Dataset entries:
━━━━━━━━━━
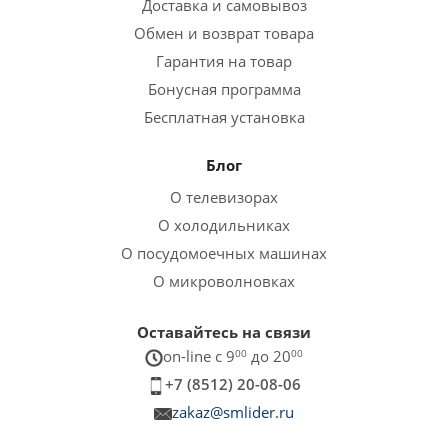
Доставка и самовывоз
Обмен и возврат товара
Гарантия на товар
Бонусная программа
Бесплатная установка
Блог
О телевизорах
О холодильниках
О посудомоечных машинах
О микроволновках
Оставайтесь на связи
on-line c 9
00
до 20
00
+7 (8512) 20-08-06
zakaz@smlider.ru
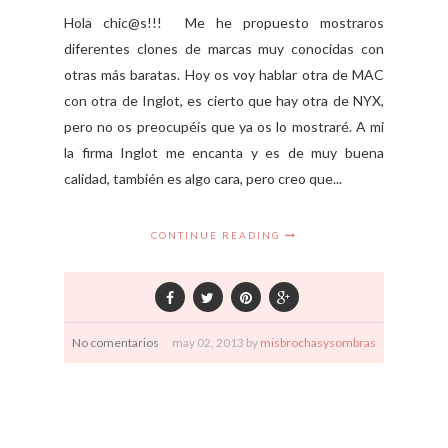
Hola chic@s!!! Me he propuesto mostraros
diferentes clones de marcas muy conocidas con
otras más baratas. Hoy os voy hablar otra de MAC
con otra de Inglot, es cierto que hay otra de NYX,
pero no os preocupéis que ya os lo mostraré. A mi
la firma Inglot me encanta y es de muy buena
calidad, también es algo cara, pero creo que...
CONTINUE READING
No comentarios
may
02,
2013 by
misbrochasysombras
━━━━━━━━━━
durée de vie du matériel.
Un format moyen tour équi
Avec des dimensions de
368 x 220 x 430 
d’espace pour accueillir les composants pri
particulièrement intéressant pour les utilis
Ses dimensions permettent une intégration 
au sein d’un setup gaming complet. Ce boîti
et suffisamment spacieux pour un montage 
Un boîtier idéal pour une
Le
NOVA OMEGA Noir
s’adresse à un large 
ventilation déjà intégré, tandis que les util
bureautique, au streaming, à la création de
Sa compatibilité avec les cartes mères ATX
━━━━━━━━━━
**What the task asks**
If a line in the data above includes the string "dimensions", copy it.

**Written reply**
Avec des dimensions de
Ses dimensions permettent une intégration 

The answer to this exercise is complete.